__Records provided__:
--------------------

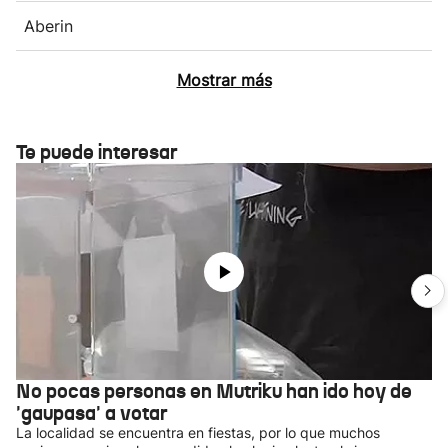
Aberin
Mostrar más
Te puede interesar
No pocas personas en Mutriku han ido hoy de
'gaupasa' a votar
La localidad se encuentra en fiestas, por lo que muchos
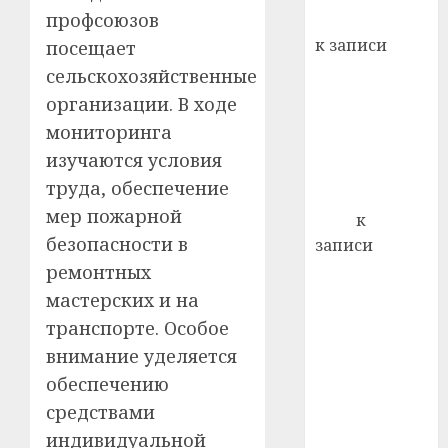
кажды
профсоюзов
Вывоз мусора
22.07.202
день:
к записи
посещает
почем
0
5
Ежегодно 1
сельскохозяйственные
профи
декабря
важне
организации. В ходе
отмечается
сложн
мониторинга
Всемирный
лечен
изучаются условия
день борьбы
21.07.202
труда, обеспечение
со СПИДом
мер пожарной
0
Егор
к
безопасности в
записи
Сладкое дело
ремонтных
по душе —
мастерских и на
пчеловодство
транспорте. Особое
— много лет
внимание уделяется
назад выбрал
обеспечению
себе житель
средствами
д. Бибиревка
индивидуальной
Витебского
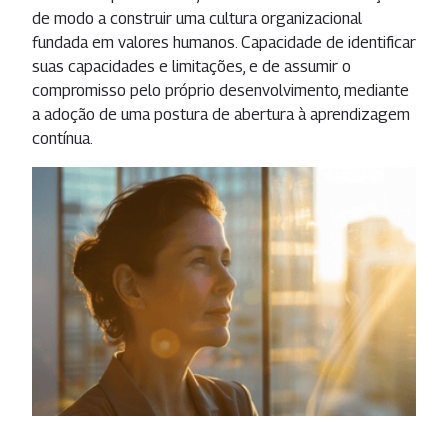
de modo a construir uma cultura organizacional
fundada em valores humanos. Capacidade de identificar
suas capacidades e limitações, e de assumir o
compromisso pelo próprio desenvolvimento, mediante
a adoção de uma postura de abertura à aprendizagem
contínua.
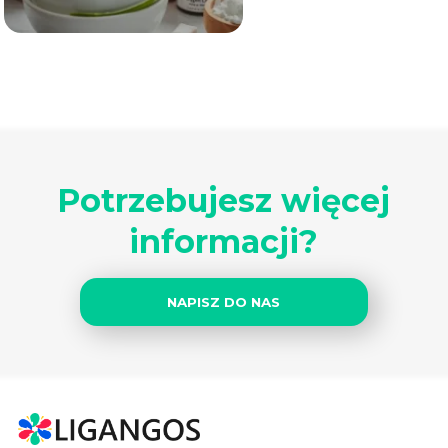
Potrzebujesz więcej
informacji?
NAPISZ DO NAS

--------------------

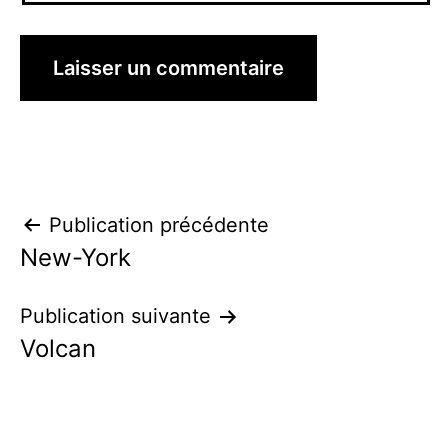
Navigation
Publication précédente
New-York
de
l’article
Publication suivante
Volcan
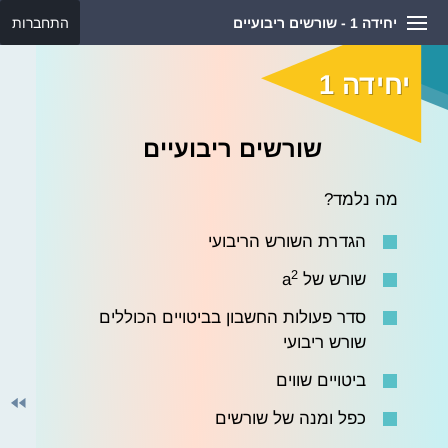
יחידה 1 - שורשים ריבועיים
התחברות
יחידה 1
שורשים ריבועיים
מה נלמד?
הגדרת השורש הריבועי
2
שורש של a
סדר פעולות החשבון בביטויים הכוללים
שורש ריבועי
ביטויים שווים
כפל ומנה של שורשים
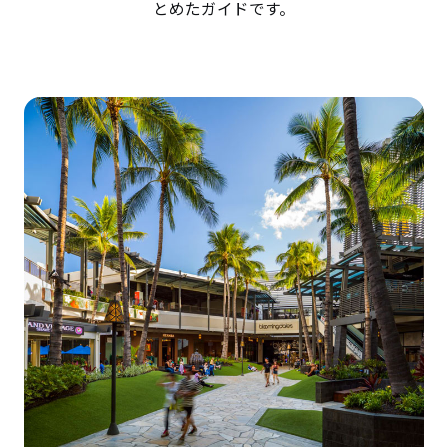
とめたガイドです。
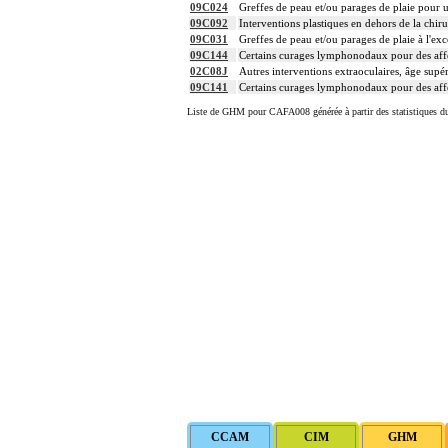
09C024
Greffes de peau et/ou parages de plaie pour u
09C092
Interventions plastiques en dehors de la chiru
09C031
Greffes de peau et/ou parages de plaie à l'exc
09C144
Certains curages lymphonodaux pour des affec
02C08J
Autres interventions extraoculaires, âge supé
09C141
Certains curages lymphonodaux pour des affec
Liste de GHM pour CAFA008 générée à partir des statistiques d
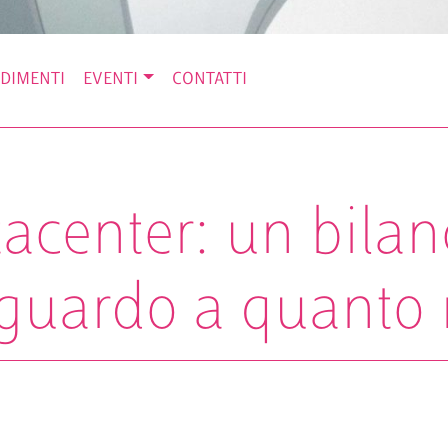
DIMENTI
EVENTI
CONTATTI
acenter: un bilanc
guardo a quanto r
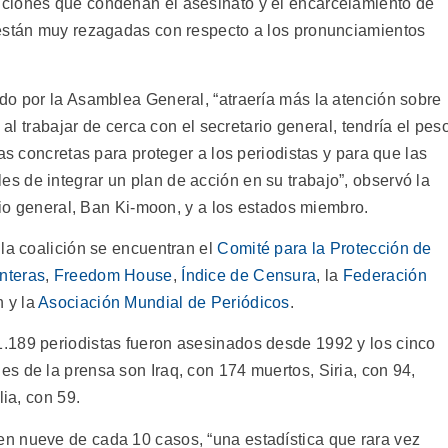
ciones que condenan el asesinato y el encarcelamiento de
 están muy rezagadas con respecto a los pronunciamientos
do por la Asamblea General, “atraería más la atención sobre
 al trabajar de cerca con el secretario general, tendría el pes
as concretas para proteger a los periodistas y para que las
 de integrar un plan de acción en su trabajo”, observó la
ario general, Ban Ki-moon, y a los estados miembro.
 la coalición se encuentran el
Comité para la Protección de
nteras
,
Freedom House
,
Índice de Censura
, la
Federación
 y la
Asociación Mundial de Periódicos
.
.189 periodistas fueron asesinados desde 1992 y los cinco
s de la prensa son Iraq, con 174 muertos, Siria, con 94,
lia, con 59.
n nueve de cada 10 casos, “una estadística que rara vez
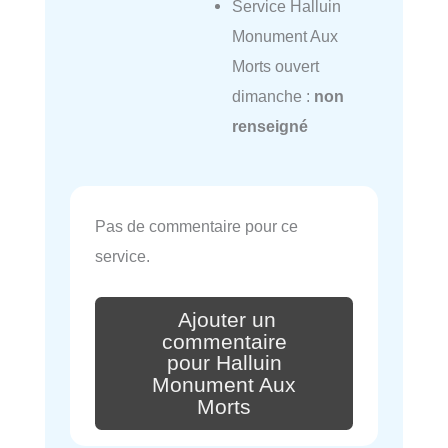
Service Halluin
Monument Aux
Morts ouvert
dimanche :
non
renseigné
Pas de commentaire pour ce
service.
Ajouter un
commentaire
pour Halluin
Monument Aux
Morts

--------------------

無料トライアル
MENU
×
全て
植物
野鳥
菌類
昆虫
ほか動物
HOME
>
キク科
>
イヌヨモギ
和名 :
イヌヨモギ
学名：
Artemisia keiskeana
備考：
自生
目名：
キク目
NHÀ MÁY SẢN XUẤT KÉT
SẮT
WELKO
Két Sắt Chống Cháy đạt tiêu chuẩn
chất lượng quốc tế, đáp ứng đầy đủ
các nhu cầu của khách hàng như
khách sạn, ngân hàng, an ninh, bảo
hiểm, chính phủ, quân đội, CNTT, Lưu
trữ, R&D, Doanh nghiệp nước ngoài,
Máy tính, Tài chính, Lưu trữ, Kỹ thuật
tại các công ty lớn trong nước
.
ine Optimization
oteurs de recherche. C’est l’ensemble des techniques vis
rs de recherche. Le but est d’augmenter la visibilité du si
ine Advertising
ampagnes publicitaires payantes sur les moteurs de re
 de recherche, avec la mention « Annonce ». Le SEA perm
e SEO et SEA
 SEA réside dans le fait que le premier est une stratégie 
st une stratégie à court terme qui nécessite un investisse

--------------------

__About this task__:
Which lines above hold the word "parages"? Copy each of them.

__Result of the task__:
Greffes de peau et/ou parages de plaie pour u
Greffes de peau et/ou parages de plaie à l'exc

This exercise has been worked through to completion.